■ DATA:

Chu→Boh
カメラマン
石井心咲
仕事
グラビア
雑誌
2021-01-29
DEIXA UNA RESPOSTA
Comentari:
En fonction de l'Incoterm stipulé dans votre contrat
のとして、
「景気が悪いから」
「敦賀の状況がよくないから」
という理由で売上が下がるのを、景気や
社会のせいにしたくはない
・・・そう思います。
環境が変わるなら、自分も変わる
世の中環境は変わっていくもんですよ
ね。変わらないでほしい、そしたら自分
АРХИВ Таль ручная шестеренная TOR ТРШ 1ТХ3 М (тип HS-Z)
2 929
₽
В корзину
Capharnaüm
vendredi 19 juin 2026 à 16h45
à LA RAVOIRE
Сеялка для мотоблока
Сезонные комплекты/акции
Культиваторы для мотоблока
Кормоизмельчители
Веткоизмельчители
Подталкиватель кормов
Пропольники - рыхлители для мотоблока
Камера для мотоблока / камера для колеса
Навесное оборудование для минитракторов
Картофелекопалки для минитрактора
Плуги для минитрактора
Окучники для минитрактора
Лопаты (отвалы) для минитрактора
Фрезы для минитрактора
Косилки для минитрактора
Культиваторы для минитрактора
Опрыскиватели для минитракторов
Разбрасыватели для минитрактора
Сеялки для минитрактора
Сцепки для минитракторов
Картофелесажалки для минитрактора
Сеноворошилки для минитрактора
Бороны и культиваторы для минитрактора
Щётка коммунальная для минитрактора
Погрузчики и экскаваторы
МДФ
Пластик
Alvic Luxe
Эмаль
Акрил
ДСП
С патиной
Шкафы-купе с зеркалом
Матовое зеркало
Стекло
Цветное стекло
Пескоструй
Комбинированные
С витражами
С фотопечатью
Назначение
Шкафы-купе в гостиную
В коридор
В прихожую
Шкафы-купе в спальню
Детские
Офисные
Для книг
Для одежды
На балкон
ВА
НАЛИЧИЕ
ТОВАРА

==

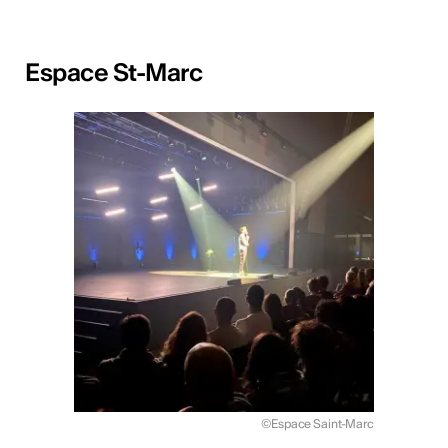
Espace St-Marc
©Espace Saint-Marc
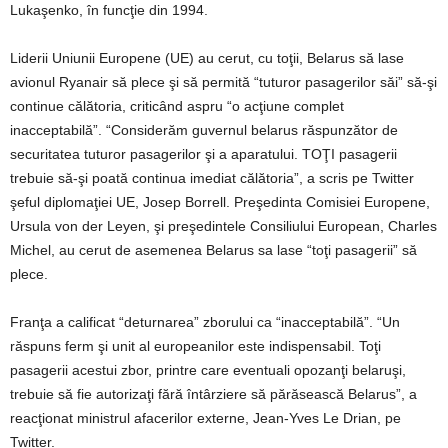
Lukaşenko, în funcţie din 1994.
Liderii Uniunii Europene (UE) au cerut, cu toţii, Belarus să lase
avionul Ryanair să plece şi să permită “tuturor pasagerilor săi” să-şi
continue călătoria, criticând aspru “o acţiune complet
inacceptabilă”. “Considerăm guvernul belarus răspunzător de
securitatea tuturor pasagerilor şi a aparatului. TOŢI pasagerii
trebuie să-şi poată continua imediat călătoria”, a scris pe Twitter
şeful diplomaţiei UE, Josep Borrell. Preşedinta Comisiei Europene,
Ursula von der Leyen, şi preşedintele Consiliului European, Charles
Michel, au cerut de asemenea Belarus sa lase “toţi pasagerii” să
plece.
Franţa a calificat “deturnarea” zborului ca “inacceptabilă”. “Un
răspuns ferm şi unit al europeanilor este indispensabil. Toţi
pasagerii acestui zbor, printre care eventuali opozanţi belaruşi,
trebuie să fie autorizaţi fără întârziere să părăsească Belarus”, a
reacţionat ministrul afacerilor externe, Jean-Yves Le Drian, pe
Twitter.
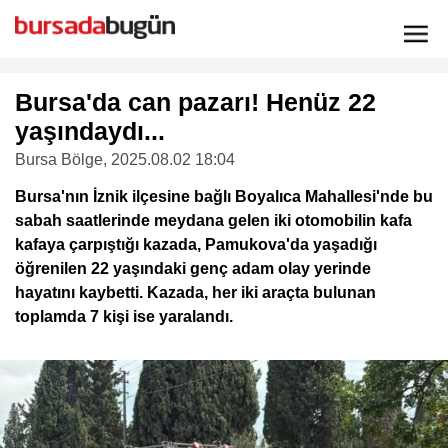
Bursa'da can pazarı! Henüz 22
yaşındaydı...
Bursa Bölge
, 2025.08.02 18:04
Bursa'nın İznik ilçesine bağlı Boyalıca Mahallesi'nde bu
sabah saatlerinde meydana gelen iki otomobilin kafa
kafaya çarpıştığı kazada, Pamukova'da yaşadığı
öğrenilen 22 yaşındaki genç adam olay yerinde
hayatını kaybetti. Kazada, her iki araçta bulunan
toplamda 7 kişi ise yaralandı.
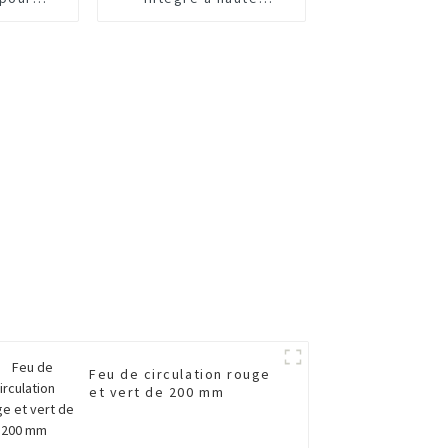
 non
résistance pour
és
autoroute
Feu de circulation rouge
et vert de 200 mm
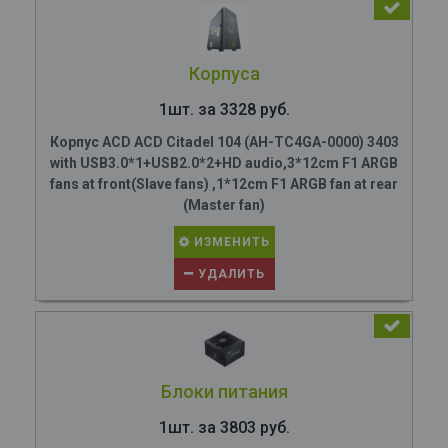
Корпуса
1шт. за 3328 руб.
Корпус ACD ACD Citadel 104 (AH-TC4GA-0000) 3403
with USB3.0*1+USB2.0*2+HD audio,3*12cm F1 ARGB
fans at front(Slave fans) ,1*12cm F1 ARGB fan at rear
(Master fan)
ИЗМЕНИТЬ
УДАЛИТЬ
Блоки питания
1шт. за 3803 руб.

* * *

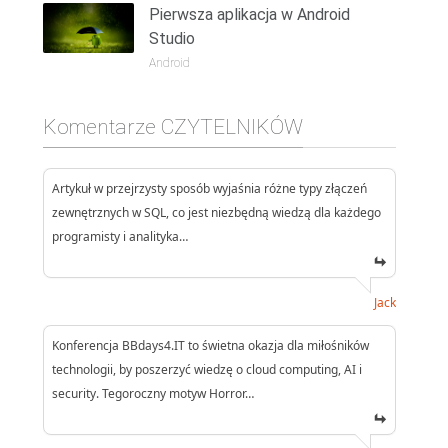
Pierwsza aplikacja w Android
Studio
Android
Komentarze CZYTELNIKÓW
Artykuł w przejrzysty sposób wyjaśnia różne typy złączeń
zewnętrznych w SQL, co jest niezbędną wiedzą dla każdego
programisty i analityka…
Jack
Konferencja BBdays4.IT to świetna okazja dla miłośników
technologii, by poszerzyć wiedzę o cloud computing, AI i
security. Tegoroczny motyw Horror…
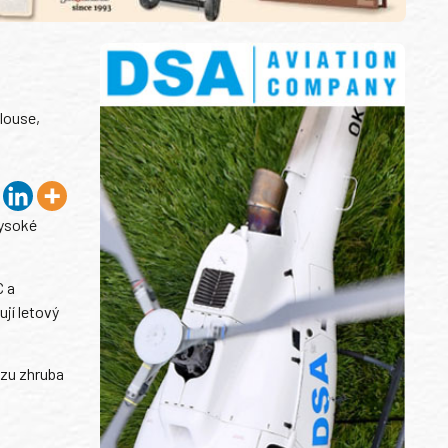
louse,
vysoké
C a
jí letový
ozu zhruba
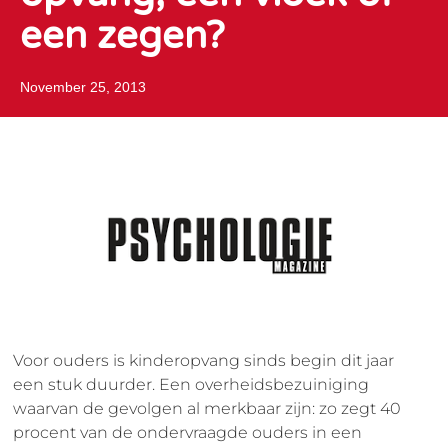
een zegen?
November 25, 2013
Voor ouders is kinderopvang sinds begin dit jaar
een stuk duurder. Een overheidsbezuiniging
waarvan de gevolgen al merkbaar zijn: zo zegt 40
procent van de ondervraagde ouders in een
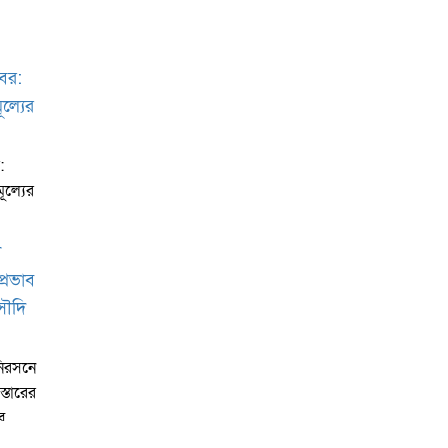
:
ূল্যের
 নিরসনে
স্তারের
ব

■ EXERCISE:
Above are the records; repeat exactly the lines from the one holding "ね。変わらないでほしい、そしたら自分" down to the one holding "Сеялки для минитрактора", end lines included.

■ OUTPUT FOR THIS TASK:
ね。変わらないでほしい、そしたら自分
АРХИВ Таль ручная шестеренная TOR ТРШ 1ТХ3 М (тип HS-Z)
2 929
₽
В корзину
Capharnaüm
vendredi 19 juin 2026 à 16h45
à LA RAVOIRE
Сеялка для мотоблока
Сезонные комплекты/акции
Культиваторы для мотоблока
Кормоизмельчители
Веткоизмельчители
Подталкиватель кормов
Пропольники - рыхлители для мотоблока
Камера для мотоблока / камера для колеса
Навесное оборудование для минитракторов
Картофелекопалки для минитрактора
Плуги для минитрактора
Окучники для минитрактора
Лопаты (отвалы) для минитрактора
Фрезы для минитрактора
Косилки для минитрактора
Культиваторы для минитрактора
Опрыскиватели для минитракторов
Разбрасыватели для минитрактора
Сеялки для минитрактора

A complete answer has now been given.